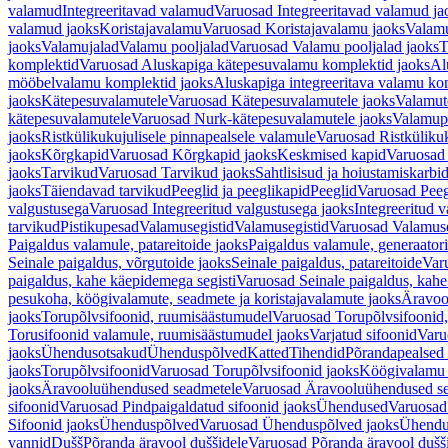
valamud
Integreeritavad valamud
Varuosad Integreeritavad valamud ja
valamud jaoks
Koristajavalamu
Varuosad Koristajavalamu jaoks
Valam
jaoks
Valamujalad
Valamu pooljalad
Varuosad Valamu pooljalad jaoks
T
komplektid
Varuosad Aluskapiga kätepesuvalamu komplektid jaoks
Al
mööbelvalamu komplektid jaoks
Aluskapiga integreeritava valamu ko
jaoks
Kätepesuvalamutele
Varuosad Kätepesuvalamutele jaoks
Valamut
kätepesuvalamutele
Varuosad Nurk-kätepesuvalamutele jaoks
Valamup
jaoks
Ristkülikukujulisele pinnapealsele valamule
Varuosad Ristkülikuk
jaoks
Kõrgkapid
Varuosad Kõrgkapid jaoks
Keskmised kapid
Varuosad
jaoks
Tarvikud
Varuosad Tarvikud jaoks
Sahtlisisud ja hoiustamiskarbi
jaoks
Täiendavad tarvikud
Peeglid ja peeglikapid
Peeglid
Varuosad Peeg
valgustusega
Varuosad Integreeritud valgustusega jaoks
Integreeritud v
tarvikud
Pistikupesad
Valamusegistid
Valamusegistid
Varuosad Valamuse
Paigaldus valamule, patareitoide jaoks
Paigaldus valamule, generaatori
Seinale paigaldus, võrgutoide jaoks
Seinale paigaldus, patareitoide
Varu
paigaldus, kahe käepidemega segisti
Varuosad Seinale paigaldus, kahe
pesukoha, köögivalamute, seadmete ja koristajavalamute jaoks
Äravoo
jaoks
Torupõlvsifoonid, ruumisäästumudel
Varuosad Torupõlvsifoonid,
Torusifoonid valamule, ruumisäästumudel jaoks
Varjatud sifoonid
Varu
jaoks
Ühendusotsakud
Ühenduspõlved
Katted
Tihendid
Põrandapealsed 
jaoks
Torupõlvsifoonid
Varuosad Torupõlvsifoonid jaoks
Köögivalamu
jaoks
Äravooluühendused seadmetele
Varuosad Äravooluühendused se
sifoonid
Varuosad Pindpaigaldatud sifoonid jaoks
Ühendused
Varuosad
Sifoonid jaoks
Ühenduspõlved
Varuosad Ühenduspõlved jaoks
Ühendu
vannid
Dušš
Põranda äravool duššidele
Varuosad Põranda äravool dušši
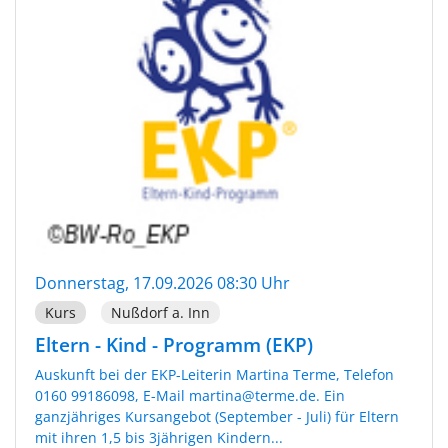
Donnerstag, 17.09.2026 08:30 Uhr
Kurs
Nußdorf a. Inn
Eltern - Kind - Programm (EKP)
Auskunft bei der EKP-Leiterin Martina Terme, Telefon
0160 99186098, E-Mail martina@terme.de. Ein
ganzjähriges Kursangebot (September - Juli) für Eltern
mit ihren 1,5 bis 3jährigen Kindern...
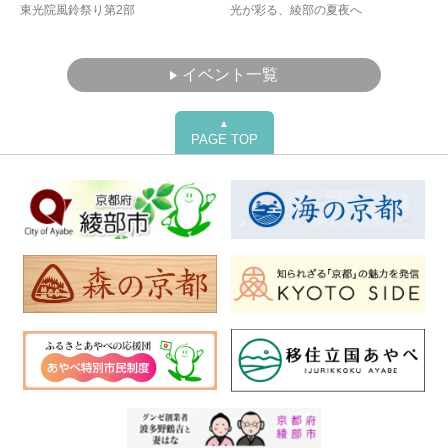
東光院風鈴祭り第2部
光が彩る、綾部の夏夜へ
イベント一覧
▲
PAGE TOP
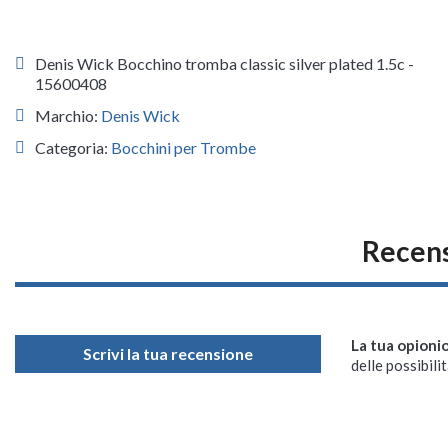
Denis Wick Bocchino tromba classic silver plated 1.5c -
15600408
Marchio:
Denis Wick
Categoria:
Bocchini per Trombe
Recens
La tua opioni
Scrivi la tua recensione
delle possibilit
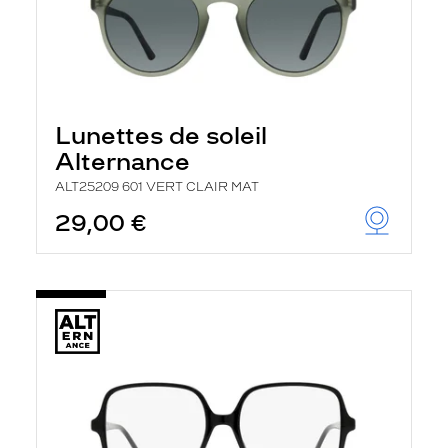
Lunettes de soleil
Alternance
ALT25209 601 VERT CLAIR MAT
29,00 €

• _WORK REQUEST_
Where the string "valgustusega" occurs in the data, return the whole line.

• _TASK SOLUTION_
valgustusega
Varuosad Integreeritud valgustusega jaoks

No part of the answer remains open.